> TASK INSTRUCTIONS:
Look through the material and tally each line bearing the word "need". Give only the total.

> INPUT DATA:
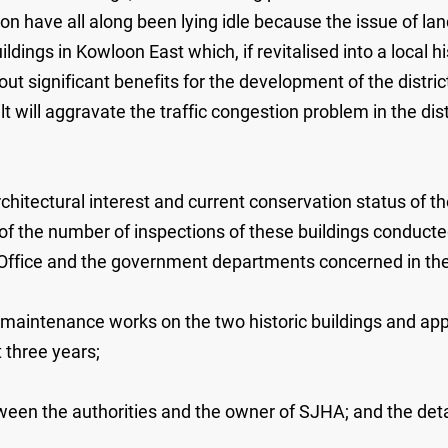
reon have all along been lying idle because the issue of l
ldings in Kowloon East which, if revitalised into a local his
out significant benefits for the development of the distric
t will aggravate the traffic congestion problem in the dis
rchitectural interest and current conservation status of
me; of the number of inspections of these buildings condu
Office and the government departments concerned in the
 maintenance works on the two historic buildings and appl
 three years;
ween the authorities and the owner of SJHA; and the detai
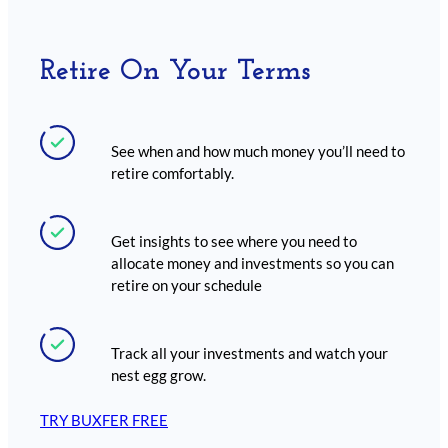
Retire On Your Terms
See when and how much money you’ll need to
retire comfortably.
Get insights to see where you need to
allocate money and investments so you can
retire on your schedule
Track all your investments and watch your
nest egg grow.
TRY BUXFER FREE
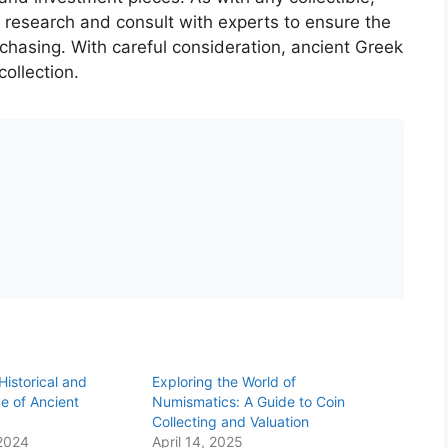
 research and consult with experts to ensure the
rchasing. With careful consideration, ancient Greek
ollection.
Historical and
Exploring the World of
e of Ancient
Numismatics: A Guide to Coin
Collecting and Valuation
2024
April 14, 2025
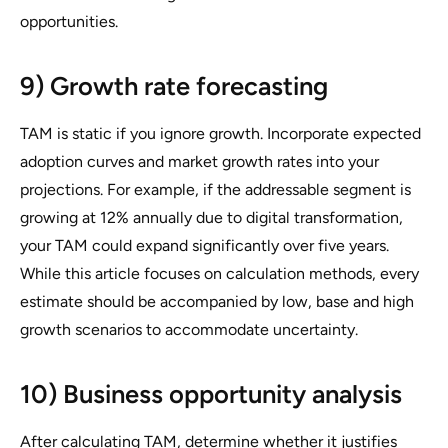
opportunities.
9) Growth rate forecasting
TAM is static if you ignore growth. Incorporate expected
adoption curves and market growth rates into your
projections. For example, if the addressable segment is
growing at 12% annually due to digital transformation,
your TAM could expand significantly over five years.
While this article focuses on calculation methods, every
estimate should be accompanied by low, base and high
growth scenarios to accommodate uncertainty.
10) Business opportunity analysis
After calculating TAM, determine whether it justifies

> EXERCISE OUTPUT:
2